* Records for this exercise *
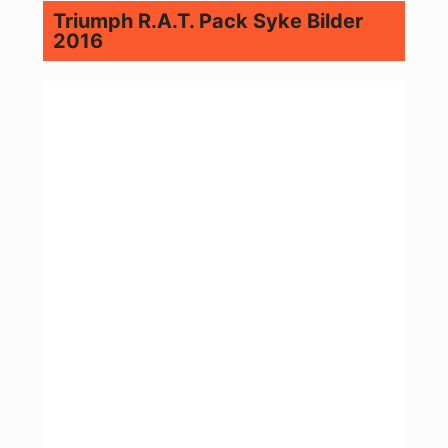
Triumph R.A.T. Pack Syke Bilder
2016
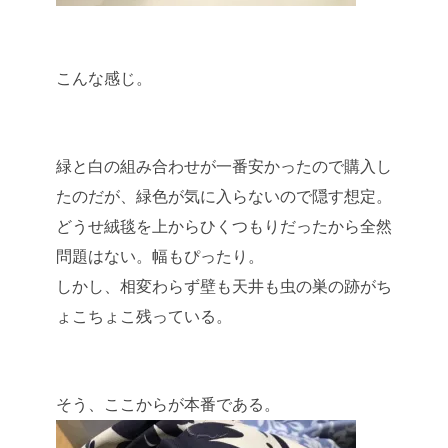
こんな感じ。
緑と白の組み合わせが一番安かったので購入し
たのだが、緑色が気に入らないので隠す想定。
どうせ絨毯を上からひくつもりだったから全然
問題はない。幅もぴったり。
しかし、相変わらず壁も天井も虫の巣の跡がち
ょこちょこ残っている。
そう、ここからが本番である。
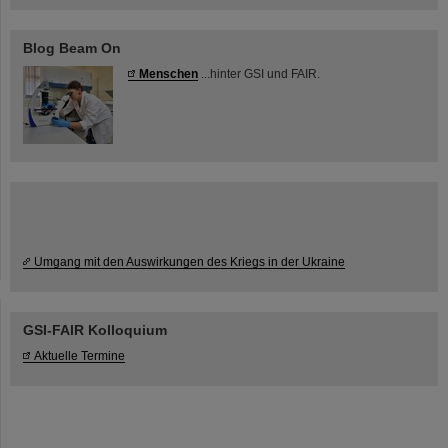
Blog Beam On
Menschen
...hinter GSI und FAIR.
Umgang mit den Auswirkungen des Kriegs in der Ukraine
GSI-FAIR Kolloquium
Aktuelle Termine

* Try it *
The word "FAIR" may appear in several lines of the data; copy every line where it does.

* Written reply *
...hinter GSI und FAIR.
GSI-FAIR Kolloquium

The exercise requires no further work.